Studies in Denmark conducted during the 1990s found that average dietary intake of coQ10 was 3 to 5 mg per day. 11,12Overall, dietary sources appear to provide most individuals with less than 10 mg/day. Foods are estimated to provide an average of 25% of plasma coQ10 in most individuals. Boiling appears to have little adverse effect, but frying destroys 14% to 32% of coQ10 in foods thus prepared. The precise dietary contribution to plasma coQ10 concentration is unknown in any given individual but is estimated to be approximately 25%.
Nutrient Preparations Available
Microcrystalline cellulose-coQ10 complex.
Complexing coenzyme Q10 with alpha-cyclodextrin may enhance bioavailability of coQ10 by approximately 35% compared to a microcrystalline cellulose-coQ10 complex. 13
Ubiquinol (QH) is the converted active form of coQ10. The conversion rate of coQ10 (ubiquinone) to ubiquinol tends to decline with age, rendering lowered serum levels of ubiquinol.
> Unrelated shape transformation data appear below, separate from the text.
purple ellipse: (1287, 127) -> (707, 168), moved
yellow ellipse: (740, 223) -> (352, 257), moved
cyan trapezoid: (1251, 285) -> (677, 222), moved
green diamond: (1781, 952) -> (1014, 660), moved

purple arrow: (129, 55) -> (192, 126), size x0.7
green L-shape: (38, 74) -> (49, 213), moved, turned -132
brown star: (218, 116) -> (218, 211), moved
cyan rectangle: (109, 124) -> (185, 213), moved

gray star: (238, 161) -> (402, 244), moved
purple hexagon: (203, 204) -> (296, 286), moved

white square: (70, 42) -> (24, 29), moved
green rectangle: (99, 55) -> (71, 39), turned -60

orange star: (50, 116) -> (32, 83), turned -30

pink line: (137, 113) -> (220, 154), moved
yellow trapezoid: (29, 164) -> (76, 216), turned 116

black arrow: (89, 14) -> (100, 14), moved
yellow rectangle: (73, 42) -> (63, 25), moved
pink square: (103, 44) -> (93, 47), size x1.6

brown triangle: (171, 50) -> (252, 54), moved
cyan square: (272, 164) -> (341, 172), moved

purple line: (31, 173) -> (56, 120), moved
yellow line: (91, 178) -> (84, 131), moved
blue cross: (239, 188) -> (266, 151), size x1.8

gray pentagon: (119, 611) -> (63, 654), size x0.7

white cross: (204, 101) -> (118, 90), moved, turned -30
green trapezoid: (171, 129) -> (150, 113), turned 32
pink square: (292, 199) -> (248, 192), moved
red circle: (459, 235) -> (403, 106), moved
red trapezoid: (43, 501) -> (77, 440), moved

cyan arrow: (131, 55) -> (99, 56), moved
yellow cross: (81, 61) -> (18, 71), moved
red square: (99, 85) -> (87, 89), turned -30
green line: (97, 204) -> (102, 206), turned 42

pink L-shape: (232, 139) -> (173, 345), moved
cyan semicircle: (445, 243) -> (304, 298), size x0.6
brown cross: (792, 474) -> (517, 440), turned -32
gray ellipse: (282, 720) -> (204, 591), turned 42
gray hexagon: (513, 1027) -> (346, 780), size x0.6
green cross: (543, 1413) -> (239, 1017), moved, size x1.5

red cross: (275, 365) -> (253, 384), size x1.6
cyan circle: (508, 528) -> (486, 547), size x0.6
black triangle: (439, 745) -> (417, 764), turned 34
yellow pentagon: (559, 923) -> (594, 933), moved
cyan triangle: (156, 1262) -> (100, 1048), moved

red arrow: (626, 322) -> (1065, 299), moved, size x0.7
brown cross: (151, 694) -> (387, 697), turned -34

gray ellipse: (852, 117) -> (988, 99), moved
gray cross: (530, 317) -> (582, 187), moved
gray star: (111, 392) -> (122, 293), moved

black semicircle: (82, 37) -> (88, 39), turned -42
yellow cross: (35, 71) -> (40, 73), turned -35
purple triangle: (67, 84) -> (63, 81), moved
Furthermore, LPL and NQO1 genotypes are associated with impaired ability to conduct this conversion. 10 However, outside the body, ubiquinol is extremely unstable without certain stabilizing procedures because it will convert to coQ10 on exposure to oxygen. 14 Since ubiquinone must be reduced to become active, oral ubiquinol may provide bioavailability up to eight times as great as that of oral ubiquinone.
Dosage Forms Available
Powder-filled hard-shell capsule, soft-gel capsule, liposomal spray, tablet, chewable wafer.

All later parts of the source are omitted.